"If Christianity is real, why is there not an obvious difference between the level of niceness of all Christians and the level of niceness of all unbelievers? If there is any truth to Christianity, shouldn't all Christians be noticeably nicer than all non-Christians?"
This is a partly reasonable question to ask, but it is also partly unreasonable as well. It is reasonable to expect that conversion to Christianity ought to make a person kinder, more compassionate, more self-controlled, and all-around better than he was before. If there is no change in the external behavior and the individual goes on just the same as he was before, with maybe only new insights or greater religious interest, it is quite possible that his conversion was largely imaginary. "In that sense, the outer world is quite right to judge Christianity by its results. Christ told us to judge by results. A tree is known by its fruit; or, as we say, the proof of the pudding is in the eating. When we Christians behave badly, or fail to behave well, we are making Christianity unbelievable to the outside world."
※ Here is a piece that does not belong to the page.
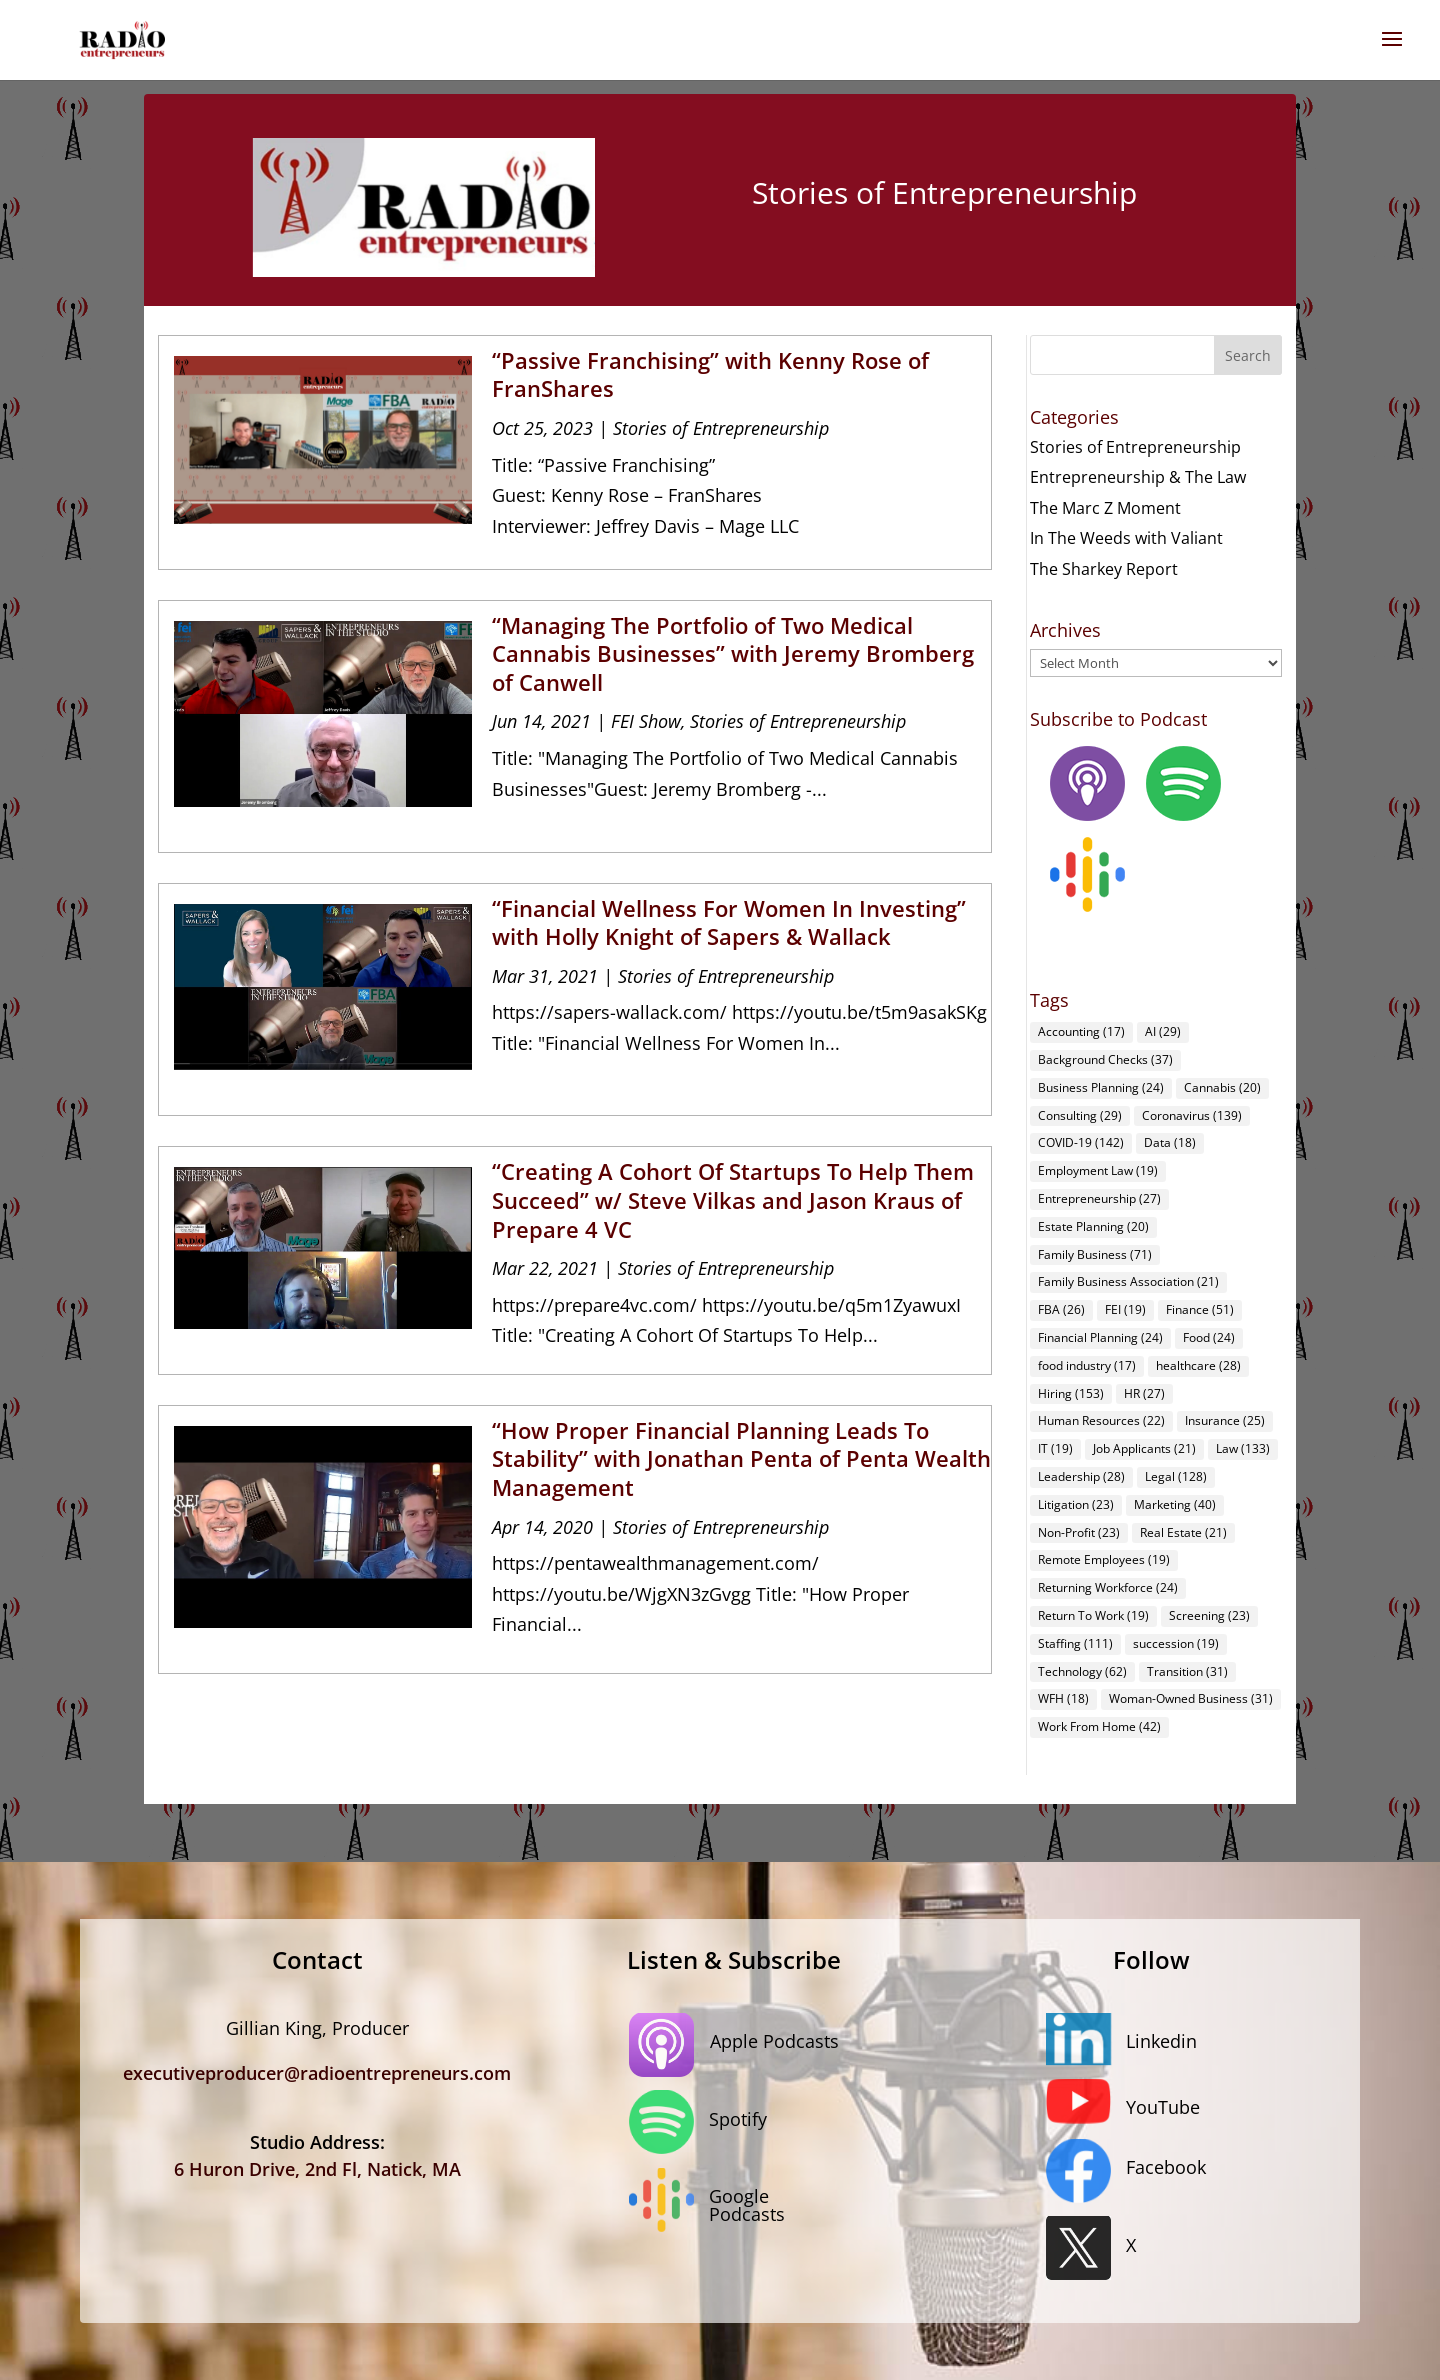 Image resolution: width=1440 pixels, height=2380 pixels. Describe the element at coordinates (1095, 1254) in the screenshot. I see `Family Business [Family Business (71 items)]` at that location.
(1) The world is not divided up into two distinct camps - 100% Christian and 100% non-Christian. There are many who call themselves Christians and yet are slowly ceasing to live up to the name they claim, just as there are many who don't yet refer to themselves as Christians but are well on their way to belief. Christian and non-Christian are not two mutually exclusive, polar ends of the spectrum, but are rather more like overlapping circles where individuals may be slowly or suddenly turning into one or the other. "When we are comparing Christians in general with non-Christians in general, we are usually not thinking about real people whom we know at all, but only about two vague ideas which we have got from novels and newspapers. If you want to compare the bad Christian and the good Atheist, you must think about two real specimens whom you have actually met."
Really, we shouldn't even be surprised if there are people in the Christian category who are still nasty and not yet nice because it is highly likely that there are more nasty people turning to Christ than there are nice ones. "If you have sound nerves and intelligence and health and popularity and a good upbringing, you are likely to be quite satisfied with your character as it is. 'Why drag God into it?' you may ask. A certain level of good conduct comes fairly easily to you. You are not one of those wretched creatures who are always being tripped up by sex, or dipsomania, or nervousness, or bad temper. Everyone says you are a nice chap and (between ourselves) you agree with them. You are quite likely to believe all this niceness is your own doing: and you may easily not feel the need for any better kind of goodness."
On the other hand, "it is very different for the nasty people - the little, low, timid, warped, thin-blooded, lonely people, or the passionate, sensual, unbalanced people. If they make any attempt at goodness at all, they learn, in double quick time, that they need help. It is Christ or nothing for them. It is taking up the cross and following - or else despair. They are the lost sheep; He came specially to find them."
"If what you want is an argument against Christianity (and I well remember how eagerly I looked for such arguments when I began to be afraid it was true) you can easily find some stupid and unsatisfactory Christian and say, 'So there's your boasted new man! Give me the old kind.' But if once you have begun to see that Christianity is on other grounds probable, you will know in your heart that this is only evading the issue. What can you ever really know of other people's souls - of their temptations, their opportunities, their struggles? One soul in the whole creation you do know: and it is the only one whose fate is placed in your hands. If there is a God, you are, in a sense, alone with Him. You cannot put Him off with speculations about your next door neighbors or memories of what you have read in books. What will all that chatter and hearsay count (will you even be able to remember it?) when the anesthetic fog which we call 'nature' or 'the real world' fades away and the Presence in which you have always stood becomes palpable, immediate, and unavoidable?"